Por: Catalina Billeke Brancoli, Fundadora de Sur Adicta (@suradicta)
Un clásico de los viajes de mi niñez era recorrer los cementerios de los distintos pueblos y ciudades que visitábamos; según las palabras de mi padre, estos lugares en cierta forma eran un libro para recrear la memoria colectiva del territorio, un párrafo de la historia local, un observador de despedidas y penas, un museo abierto y, por supuesto, un referente del patrimonio tangible e intangible de las comunidades. Dicho de otra manera, los cementerios son mucho más que un depósito de restos mortales, porque también son lugares de memoria que resguardan el pasado y permiten la construcción de una conciencia histórica en permanente actualización.
En esta línea, se me viene a la cabeza la arquitectura funeraria Huilliche, en especial el cementerio de Misión San Juan en la Provincia de Osorno, en donde las tumbas son la representación de la casa de quien despiden; también, el espacio funerario católico de Puerto Octay, que se caracteriza por sus sepulturas que miran hacia el lago Llanquihue y el volcán Osorno; además, recuerdo con nostalgia ciertos ritos en torno a la muerte que hoy se ven con menos frecuencia en la ciudad, como por ejemplo las animitas, el recorrido a pie de las personas tras el velatorio o el gesto de bajar las cortinas del comercio cuando pasaba el carro fúnebre.

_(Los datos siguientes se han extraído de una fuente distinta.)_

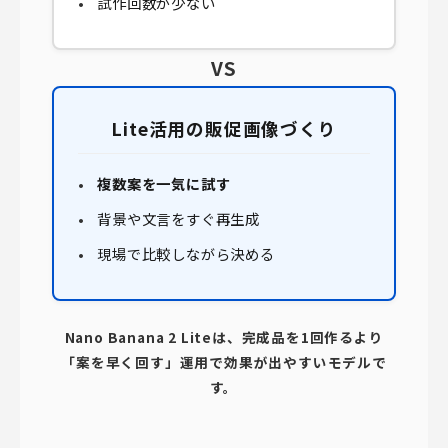
試作回数が少ない
VS
Lite活用の販促画像づくり
複数案を一気に試す
背景や文言をすぐ再生成
現場で比較しながら決める
Nano Banana 2 Liteは、完成品を1回作るより
「案を早く回す」運用で効果が出やすいモデルで
す。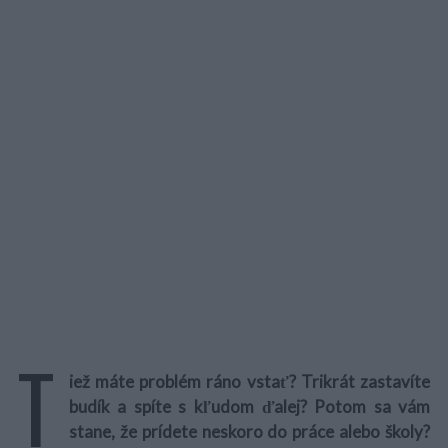
T
iež máte problém ráno vstať? Trikrát zastavíte
budík a spíte s kľudom ďalej? Potom sa vám
stane, že prídete neskoro do práce alebo školy?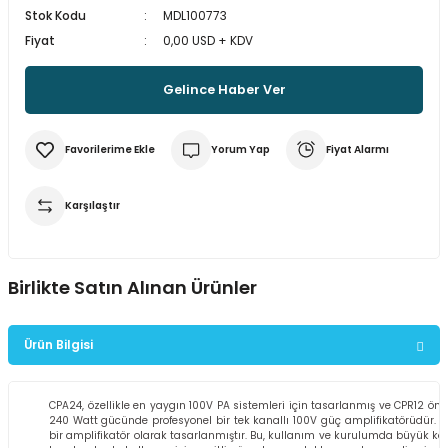
Stok Kodu
MDL100773
multane Sistemleri
uar & Ekipmanlar
 Çeşitleri
istemleri
itleri
Fiyat
0,00 USD + KDV
eri
t Ekranlar
itleri
 Çeşitleri
Gelince Haber Ver
arlör Stand Çeşitleri
irme ve Programlama Kartları
ri
 ve Kumanda Kabloları
Yorum Yap
Fiyat Alarmı
ları
leri
rı
Karşılaştır
cılar ( Standoff )
 Fan Çeşitleri
 ve Tüm Çevirici Çeşitleri
mir Setleri
l Saatleri & Merkezi Ezan Cihazları
tleri
leri
leri
Birlikte Satın Alınan Ürünler
mcileri
eri
Audac PMQ240 4X240 Watt 100 V Hat Trafolu Dijital Power Amplifikatör
Ürün Bilgisi
ları
CPA24, özellikle en yaygın 100V PA sistemleri için tasarlanmış ve CPR12 ön 
0,00 TL
240 Watt gücünde profesyonel bir tek kanallı 100V güç amplifikatörüdür. S
bir amplifikatör olarak tasarlanmıştır. Bu, kullanım ve kurulumda büyük k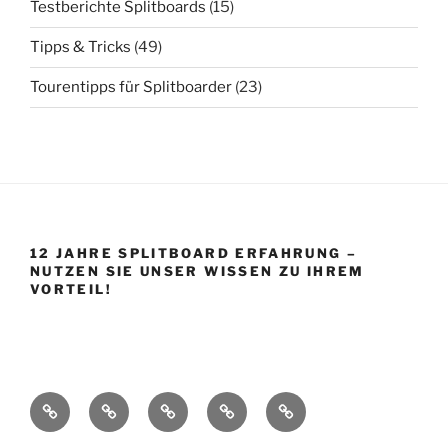
Testberichte Splitboards
(15)
Tipps & Tricks
(49)
Tourentipps für Splitboarder
(23)
12 JAHRE SPLITBOARD ERFAHRUNG –
NUTZEN SIE UNSER WISSEN ZU IHREM
VORTEIL!
Startseite
Shop
Splitboard
Über
Impressum
Base
uns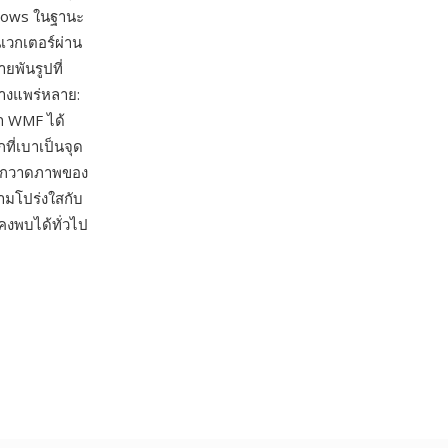
ndows ในฐานะ
เวกเตอร์ผ่าน
พันรูปที่
่างแพร่หลาย:
า WMF ได้
ที่เบาเป็นจุด
ียกวาดภาพของ
ามโปร่งใสกับ
คงพบได้ทั่วไป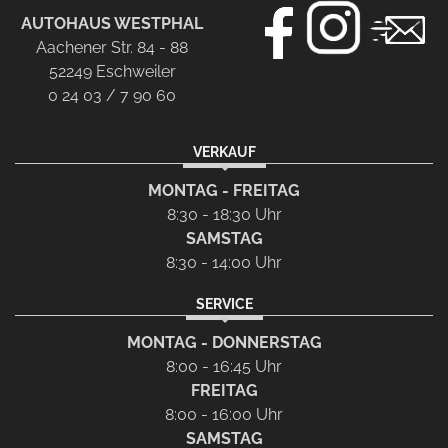
AUTOHAUS WESTPHAL
Aachener Str. 84 - 88
52249 Eschweiler
0 24 03 / 7 90 60
VERKAUF
MONTAG - FREITAG
8:30 - 18:30 Uhr
SAMSTAG
8:30 - 14:00 Uhr
SERVICE
MONTAG - DONNERSTAG
8:00 - 16:45 Uhr
FREITAG
8:00 - 16:00 Uhr
SAMSTAG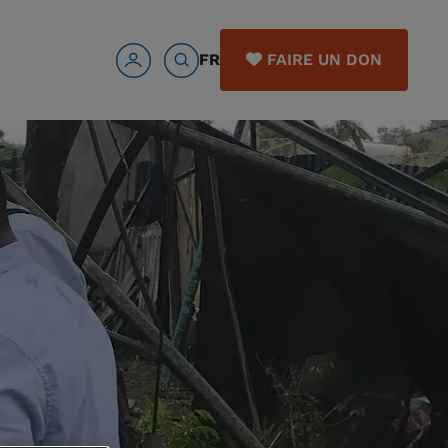
FR
FAIRE UN DON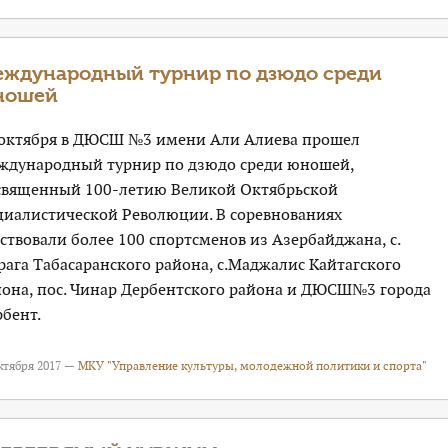
ждународный турнир по дзюдо среди
ношей
 октября в ДЮСШ №3 имени Али Алиева прошел
ждународный турнир по дзюдо среди юношей,
священный 100-летию Великой Октябрьской
циалистической Революции. В соревнованиях
ствовали более 100 спортсменов из Азербайджана, с.
ага Табасаранского района, с.Маджалис Кайтагского
йона, пос. Чинар Дербентского района и ДЮСШ№3 города
бент.
ктября 2017 —
МКУ "Управление культуры, молодежной политики и спорта"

Desde mi visión, la falta de espíritu comunitario y espiritual, la falta de planificación de las ciudades y el acelerado quehacer cotidiano, han generado escuetos signos de muerte en el habitar cotidiano. Pongo el caso de los nuevos cementerios, que se han transformado en verdes paisajes en las zonas periféricas de las ciudades y que parecen –como dicen en la película Capitán Fantástico de Matt Ross— verdaderas canchas de golf, o en cómo la construcción de las autopistas y la concesión de las carreteras han sacado las animitas del entramado vial. Es como si la muerte no existiera o molestara, y se hubiera transformado, irónicamente, en una forma de sepultar toda expresión del enfrentamiento a lo inevitable.
Sabemos que hablar de la muerte no es un asunto fácil, pero si algo aprendimos con esta pandemia, es que la muerte está a la vuelta de la esquina, y que las expresiones y los rituales de despedida son fundamentales para generar una contención colectiva y así lograr, sobre todo, decir adiós.
El vaso medio lleno de todo este asunto es que existen diversas iniciativas que buscan resguardar cementerios con alto valor cultural, como es el caso de la Red Iberoamericana y la Red Dominicana de Valoración y Gestión de Cementerios Patrimoniales, que agrupa instituciones de Argentina, Bolivia, Brasil, Chile, Colombia, Costa Rica, Cuba, Ecuador, Francia, Honduras, México, Perú, Uruguay, Venezuela y República Dominicana, con el fin de dignificar estos espacios simbólicos en torno a la muerte.
Mi llamado, en última instancia, no pasa por terminar con las famosas “canchas de golf”; por el contrario, es una invitación a reflexionar sobre cómo queremos representar la muerte según las riquezas, los dolores, la identidad y la historia de cada comunidad y territorio. En otras palabras, es volver a recordar que la muerte no nos habla de la ausencia, sino más bien de una presencia viva en nuestra memoria individual, familiar y comunitaria.
No sepultemos a la muerte: démosle paso mediante la construcción colectiva de paisajes, rituales y espacios de memoria y devoción.